El sonido es difuso, algo entre la caída de una copa a medio llenar y la agónica respiración del moribundo. Si cierras los ojos y escuchas, oirás claro como ese nudo se desata y la cadena se rompe. Parece que algo nuestro de quiebra como si nos faltará un pedacito que no sabemos de donde es o como lo perdimos. Nos hacemos tontas, decidimos que no se pueden romper las relaciones así, con un suspiro o más bien con un ahogo y luego la vida sigue como si nada. El corazón nos avisa, la piel avisa, la somatización violenta e inconsciente de la perdida, el preludio mudo de una muerte anunciada y de un pronto corazón roto.
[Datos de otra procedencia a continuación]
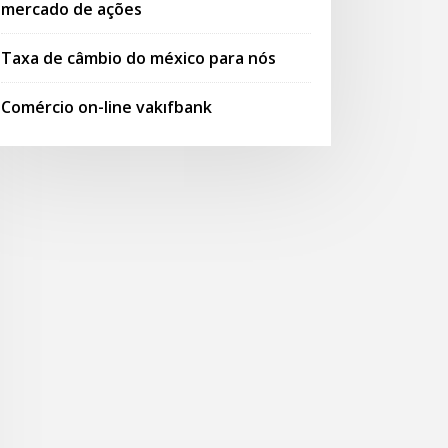
mercado de ações
Taxa de câmbio do méxico para nós
Comércio on-line vakıfbank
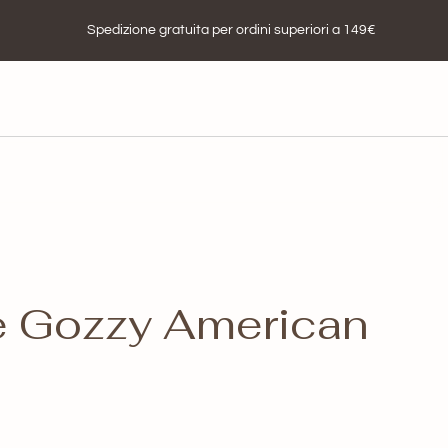
Spedizione gratuita per ordini superiori a 149€
e Gozzy American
El corazón sabe y la cabeza procesa, decanta las ideas y tropiezas con la barrera racional de que las sensaciones o vibraciones no se conectan a un nivel diferente, que los lazos no se rompen sin mediar palabras y que más vale esperar que sea un mal sueño. Pero no fue sueño, no estás dormido cuando eso pasa, estas despierto y conectado al universo a un nivel primario, la negación racional de aquello que nos desconcierta o en este caso nos desconsuela.
Mientras escribo se me agolpan las ideas y se destraban los murmullos, los sonidos, las hipótesis sentidas y obviadas, la ausencia aparece y siento la necesidad de decirte adiós antes de verte, de respirarte, antes de sentirte y confiar en que no ha pasado nada. Ya te fuiste ahora sólo me queda despedirme de tu fantasma o más bien de tu ser difuso que aún no sabe, que se ha ido.
A lo mejor cuando una decisión se fija en nuestro cuerpo, cabeza y corazón, esta decisión toma forma y vida propia. Quizá esa decisión es honesta y respetuosa. Quizá esa decisión es justa y considera que avisarnos es de buena crianza.